Berrogei urte eta gero hau!, proclamaba el eslogan de aquella Euskadiko Ezkerra en la que confluían EIA y EMK, y en la que hacían sus primeras armas políticas terroristas recién licenciados del servicio a las armas, revolucionarios de diversa condición y gentes en general barbudas y mal encaradas que cuarenta años después, tras un restyling que incluye el afeitado y la ropa de marca, han devenido en devotos constitucionalistas y fieles defensores del orden establecido. Aquella frase venía a resumir a partes iguales el desencanto y la alarma que producían los primeros movimientos de Suárez para que todo aquello que había quedado atado y bien atado, no fuera a soltarse de buenas a primeras. El Rey de los españoles podría hacer suyo el eslogan ahora.

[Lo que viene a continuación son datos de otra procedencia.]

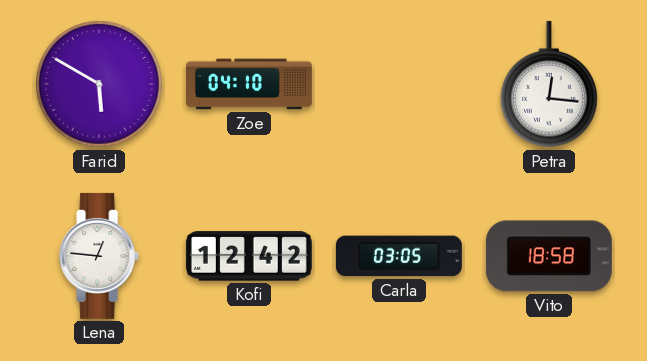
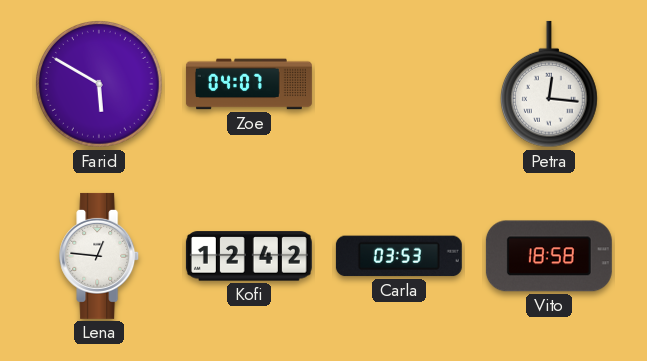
Zoe: 04:10 -> 04:07
Carla: 03:05 -> 03:53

Casualidades de la vida, el 40 aniversario de ser señalado por el dedo de Franco para sucederle, ha venido a coincidir con el
rechazo del juez Pedraz a admitir a trámite la querella presentada por la Fundación para la Defensa de la Nación Española (DANAES), contra los que, según ellos, organizaron la pitada al rey en la final de la Copa del ídem que se jugó hace un par de meses en Valencia. Dice Pedraz que tanto los pitos, como las pancartas no pueden ser constitutivos de delito y están amparadas en la libertad de expresión.
Algo hemos avanzado en estos cuarenta años, de eso no hay duda. Pitar a la autoridad entonces, era un ejercicio que uno trataba hasta de borrar de su imaginación no fuera que alguien se diera cuenta y te la liara. Pecar de pensamiento se decía en la versión religiosa. Yo no he hecho nada, te defendías; pero seguro que lo has pensado, te acusaba el gris mientras te hacía comerte la pegatina que llevabas en la solapa (en esto también parece que hemos avanzado; ahora no te la hacen comer, de momento).
Cuarenta años después de que Franco digitalizara al rey de los españoles, un juez nos ha dicho que le podemos pitar, e incluso colocar bajo sus egregias narices una pancarta con el lema Good bye Spain. Claro que cuarenta años después, también siguen entre nosotros gentes como Santiago Abascal (conspicuo militante y cargo del PP) y sus chicos de DANAES, dispuestos a salvar a la patria y al rey de los muchos enemigos que les amenazan (mayormente, masones y rojoseparatistas), lo que anima a algunos (malpensados siempre los hay) a dudar de las excelencias de los cambios experimentados en estos cuarenta últimos años.
Por cierto un vistazo a la prensa del día certifica el carácter cuasi universal de la amnesia selectiva que caracteriza a nuestros mass media (sólo Público y Deia se han acordado). Ni una línea, ni un segundo, dedica el resto al aniversario del magno acontecimiento que, no lo olvidemos, según la hagiografía oficial, supuso el advenimiento de la democracia a este país. Se ve que todavía no han vuelto de la luna.